Friday, August 10, 2007

A vivid dream

I think about her everyday. Sometimes its only a brief thought which I dismiss easily. Sometimes, the thoughts linger longer.

She only rarely visits me in my dreams, so it is surprising when she does.

She visited me last night. At first, I wasn't sure that she recognized me so I started to say something. She smiled me back into silence.

We started to talk, but then she had to leave. She seemed to suggest I should follow, and so I turned around to pick something up. When I turned around again she was gone. I realised that there was only one thing left to do.

I woke up.

Sunday, August 05, 2007

Andrews caught in a quantum superposition of truth states again

Either Andrews is lying about facts on the public record, or he is incompetent. From today's Insiders:

BARRIE CASSIDY: Sure, but you still haven't addressed that issue. What do the police say to you about that? Is it unusual for somebody accused of having a link with terrorists to try to contact the police?

KEVIN ANDREWS: We don't know the full details about that contact and how that occurred or whether it occurred or not. All I'm saying to you is, I had a body of evidence provided to me...

The record of interview clearly shows that after Dr Haneef told police he had attempted to call Tony Webster in the UK, the police then obtained a list of the exact call times from some source. They, not Dr Haneef, read those times into the record of interview. For Andrews to state that this is not known, is an absurd denial of a fact that is clearly documented.

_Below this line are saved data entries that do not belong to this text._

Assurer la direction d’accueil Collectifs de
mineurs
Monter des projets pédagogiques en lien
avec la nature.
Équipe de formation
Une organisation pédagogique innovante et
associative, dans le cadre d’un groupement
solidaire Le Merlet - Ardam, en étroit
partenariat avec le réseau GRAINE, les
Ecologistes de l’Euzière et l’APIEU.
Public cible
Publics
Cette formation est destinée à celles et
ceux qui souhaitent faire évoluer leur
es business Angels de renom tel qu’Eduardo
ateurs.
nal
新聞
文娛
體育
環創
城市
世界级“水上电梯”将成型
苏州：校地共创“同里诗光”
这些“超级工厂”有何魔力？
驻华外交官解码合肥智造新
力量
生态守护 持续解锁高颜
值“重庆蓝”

Given his bizarre statements of the last few days, I would not be surprised if Keelty comes out to bat for Andrews with another Rumsfeld-esque excursion into epistemology: "To say we know something, indeed, anything at all, now that is a big call."

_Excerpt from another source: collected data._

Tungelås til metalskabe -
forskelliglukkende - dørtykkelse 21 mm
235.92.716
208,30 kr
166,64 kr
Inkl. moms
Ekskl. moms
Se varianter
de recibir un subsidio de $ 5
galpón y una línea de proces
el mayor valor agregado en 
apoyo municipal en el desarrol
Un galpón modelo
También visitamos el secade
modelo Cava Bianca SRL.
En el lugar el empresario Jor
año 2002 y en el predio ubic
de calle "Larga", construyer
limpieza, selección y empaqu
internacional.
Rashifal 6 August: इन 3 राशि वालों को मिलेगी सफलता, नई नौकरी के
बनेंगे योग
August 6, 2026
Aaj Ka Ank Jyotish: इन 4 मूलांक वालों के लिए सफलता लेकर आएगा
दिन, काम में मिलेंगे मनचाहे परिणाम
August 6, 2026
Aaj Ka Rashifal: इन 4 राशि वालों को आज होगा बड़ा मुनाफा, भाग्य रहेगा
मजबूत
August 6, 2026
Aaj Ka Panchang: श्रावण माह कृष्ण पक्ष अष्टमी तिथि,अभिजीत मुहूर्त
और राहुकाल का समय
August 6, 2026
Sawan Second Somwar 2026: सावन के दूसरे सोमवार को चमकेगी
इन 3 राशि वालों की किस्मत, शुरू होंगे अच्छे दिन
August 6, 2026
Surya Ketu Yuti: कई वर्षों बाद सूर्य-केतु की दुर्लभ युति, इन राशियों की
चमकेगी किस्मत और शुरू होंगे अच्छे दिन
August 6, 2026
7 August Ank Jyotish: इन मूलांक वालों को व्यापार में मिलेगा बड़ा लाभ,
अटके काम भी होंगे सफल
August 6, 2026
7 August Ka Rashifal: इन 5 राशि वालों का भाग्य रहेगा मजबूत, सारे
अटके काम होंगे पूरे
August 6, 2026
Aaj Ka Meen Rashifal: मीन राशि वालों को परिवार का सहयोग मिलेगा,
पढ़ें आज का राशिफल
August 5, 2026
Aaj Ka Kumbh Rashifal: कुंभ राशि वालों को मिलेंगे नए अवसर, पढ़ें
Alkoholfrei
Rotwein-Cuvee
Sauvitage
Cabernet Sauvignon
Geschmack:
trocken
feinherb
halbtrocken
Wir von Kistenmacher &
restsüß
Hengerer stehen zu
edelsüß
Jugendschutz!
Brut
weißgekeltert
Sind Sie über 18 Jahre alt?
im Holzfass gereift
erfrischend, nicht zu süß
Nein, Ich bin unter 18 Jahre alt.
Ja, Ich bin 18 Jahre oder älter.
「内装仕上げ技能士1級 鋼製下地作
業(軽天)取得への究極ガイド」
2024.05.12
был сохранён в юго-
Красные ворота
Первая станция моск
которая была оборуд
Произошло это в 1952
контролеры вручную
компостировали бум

Wednesday, August 01, 2007

Haneef's explanation for the "nothing has been found about you"

In this report, Haneef claims that the statement "nothing has been found about you" was in reference to a BBC report. There is a report available on the BBC site dated July 1 that refers to a Liverpool arrest which may be the report Haneef is referring to.

Presumably Haneef's explanation is backed up by the record of the 2nd interview, otherwise he could be easily contradicted. It seems hard to believe that this could be a "just so" explanation since it is highly unlikely Dr Haneef had access to a web terminal to look up the corroborating BBC article in the time between being asked the question and offering an answer to the question - he was in detention, after all.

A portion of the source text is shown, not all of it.